> _Problem to work on_: Each line below must be reproduced exactly, though the pictures are to be dropped.

> _Exercise input_:
--- START ---
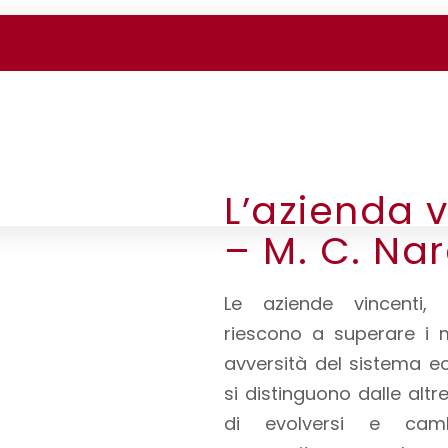
L’azienda 
– M. C. Na
Le aziende vincenti,
riescono a superare i m
avversità del sistema e
si distinguono dalle altr
di evolversi e camb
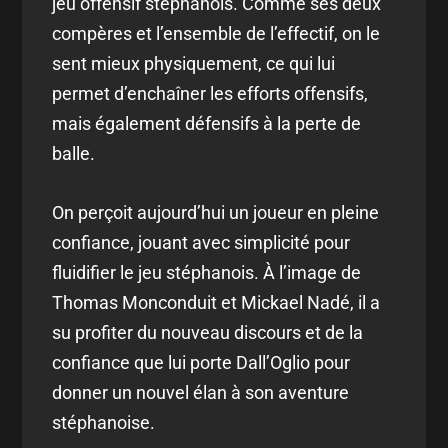
jeu offensif stéphanois. Comme ses deux
compères et l’ensemble de l’effectif, on le
sent mieux physiquement, ce qui lui
permet d’enchaîner les efforts offensifs,
mais également défensifs à la perte de
balle.
On perçoit aujourd’hui un joueur en pleine
confiance, jouant avec simplicité pour
fluidifier le jeu stéphanois. À l’image de
Thomas Monconduit et Mickael Nadé, il a
su profiter du nouveau discours et de la
confiance que lui porte Dall’Oglio pour
donner un nouvel élan à son aventure
stéphanoise.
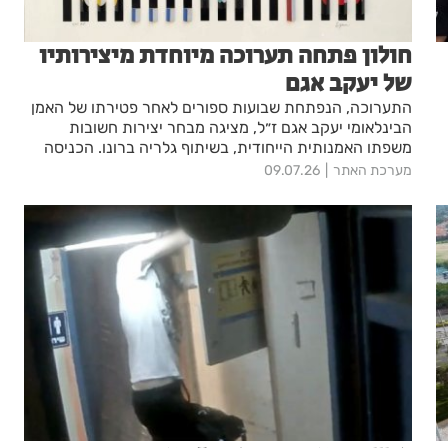
חולון פתחה תערוכה מיוחדת מיצירותיו
של יעקב אגם
התערוכה, הנפתחת שבועות ספורים לאחר פטירתו של האמן
הבינלאומי יעקב אגם ז״ל, מציגה מבחר יצירות חשובות
משפתו האמנותית הייחודית, בשיתוף גלריה ברונו. הכניסה
לתערוכה חופשית
מערכת האתר
09.07.26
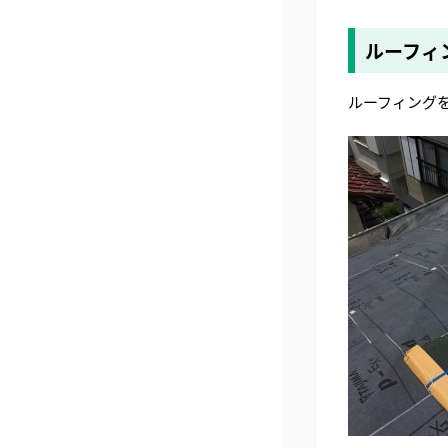
ルーフィ
ルーフィング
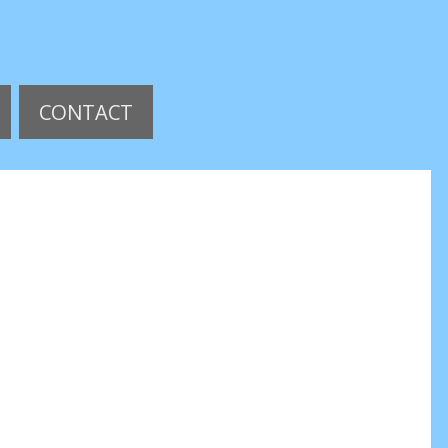
CONTACT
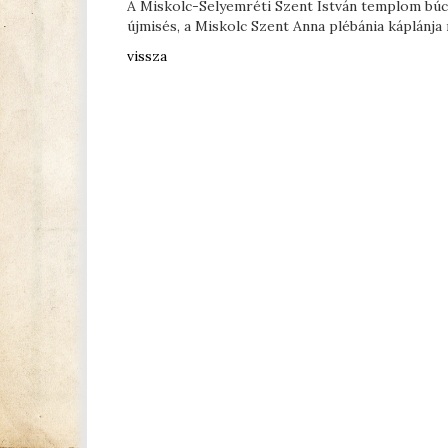
A Miskolc-Selyemréti Szent István templom búc
újmisés, a Miskolc Szent Anna plébánia káplánja 
vissza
--- END ---
> _Solution for this problem_:
L’azienda 
– M. C. Na
Le aziende vincenti,
riescono a superare i m
avversità del sistema e
si distinguono dalle altr
di evolversi e camb
jeu offensif stéphanois. Comme ses deux
compères et l’ensemble de l’effectif, on le
sent mieux physiquement, ce qui lui
permet d’enchaîner les efforts offensifs,
mais également défensifs à la perte de
balle.
On perçoit aujourd’hui un joueur en pleine
confiance, jouant avec simplicité pour
fluidifier le jeu stéphanois. À l’image de
Thomas Monconduit et Mickael Nadé, il a
su profiter du nouveau discours et de la
confiance que lui porte Dall’Oglio pour
donner un nouvel élan à son aventure
stéphanoise.
חולון פתחה תערוכה מיוחדת מיצירותיו
של יעקב אגם
התערוכה, הנפתחת שבועות ספורים לאחר פטירתו של האמן
הבינלאומי יעקב אגם ז״ל, מציגה מבחר יצירות חשובות
משפתו האמנותית הייחודית, בשיתוף גלריה ברונו. הכניסה
לתערוכה חופשית
מערכת האתר
09.07.26
ルーフィ
ルーフィング
CONTACT
A Miskolc-Selyemréti Szent István templom búc
újmisés, a Miskolc Szent Anna plébánia káplánja 
vissza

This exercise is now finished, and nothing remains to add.